Saved entries —
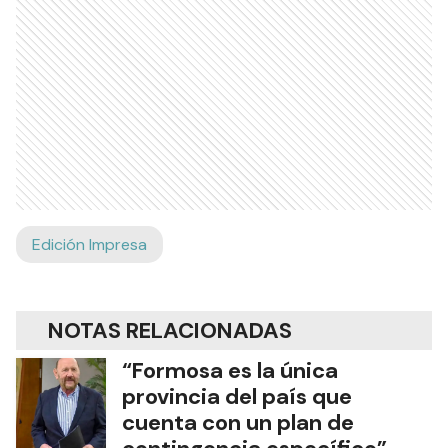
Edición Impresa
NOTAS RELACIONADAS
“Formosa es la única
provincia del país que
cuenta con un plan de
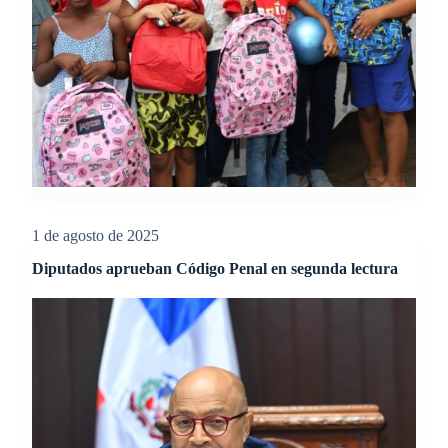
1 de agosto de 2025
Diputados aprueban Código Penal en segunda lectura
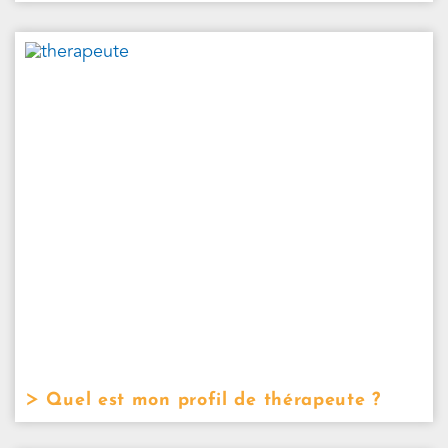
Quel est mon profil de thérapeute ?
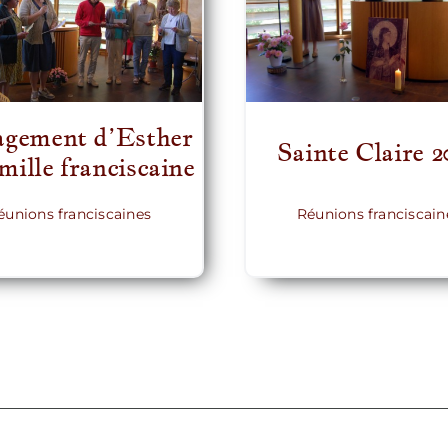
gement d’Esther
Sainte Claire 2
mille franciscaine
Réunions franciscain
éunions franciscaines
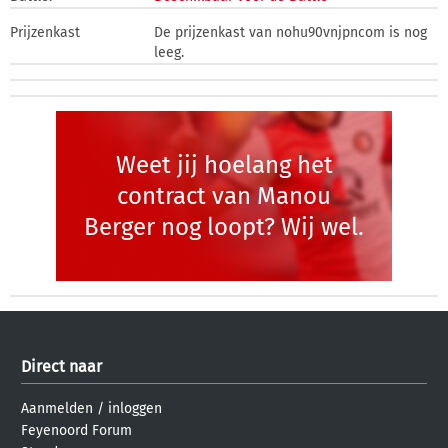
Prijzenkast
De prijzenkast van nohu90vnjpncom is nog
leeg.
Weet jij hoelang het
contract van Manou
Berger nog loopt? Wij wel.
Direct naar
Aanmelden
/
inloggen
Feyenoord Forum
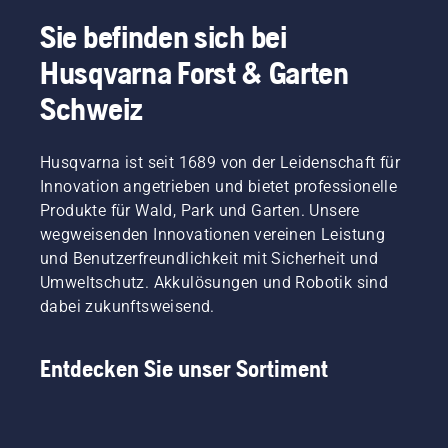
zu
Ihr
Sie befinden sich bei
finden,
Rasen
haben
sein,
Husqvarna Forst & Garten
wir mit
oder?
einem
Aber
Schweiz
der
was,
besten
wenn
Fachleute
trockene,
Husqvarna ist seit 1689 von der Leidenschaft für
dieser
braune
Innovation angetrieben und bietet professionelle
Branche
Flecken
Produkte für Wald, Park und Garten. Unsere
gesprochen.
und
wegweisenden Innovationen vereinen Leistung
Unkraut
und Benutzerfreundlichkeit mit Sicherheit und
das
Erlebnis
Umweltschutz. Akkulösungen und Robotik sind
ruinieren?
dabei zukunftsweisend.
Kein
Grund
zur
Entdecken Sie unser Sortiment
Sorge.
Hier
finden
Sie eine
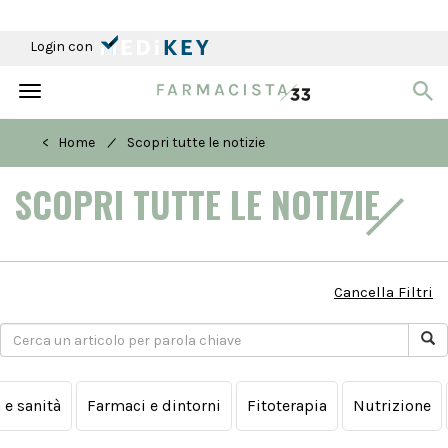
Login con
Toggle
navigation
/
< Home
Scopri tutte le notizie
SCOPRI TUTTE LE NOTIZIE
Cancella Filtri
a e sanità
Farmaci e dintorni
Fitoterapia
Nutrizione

WHAT THE TASK REQUIRES — Show the lines in the entries above that include the string "Husqvarna".

SOLUTION TO THIS EXERCISE —
Husqvarna Forst & Garten
Husqvarna ist seit 1689 von der Leidenschaft für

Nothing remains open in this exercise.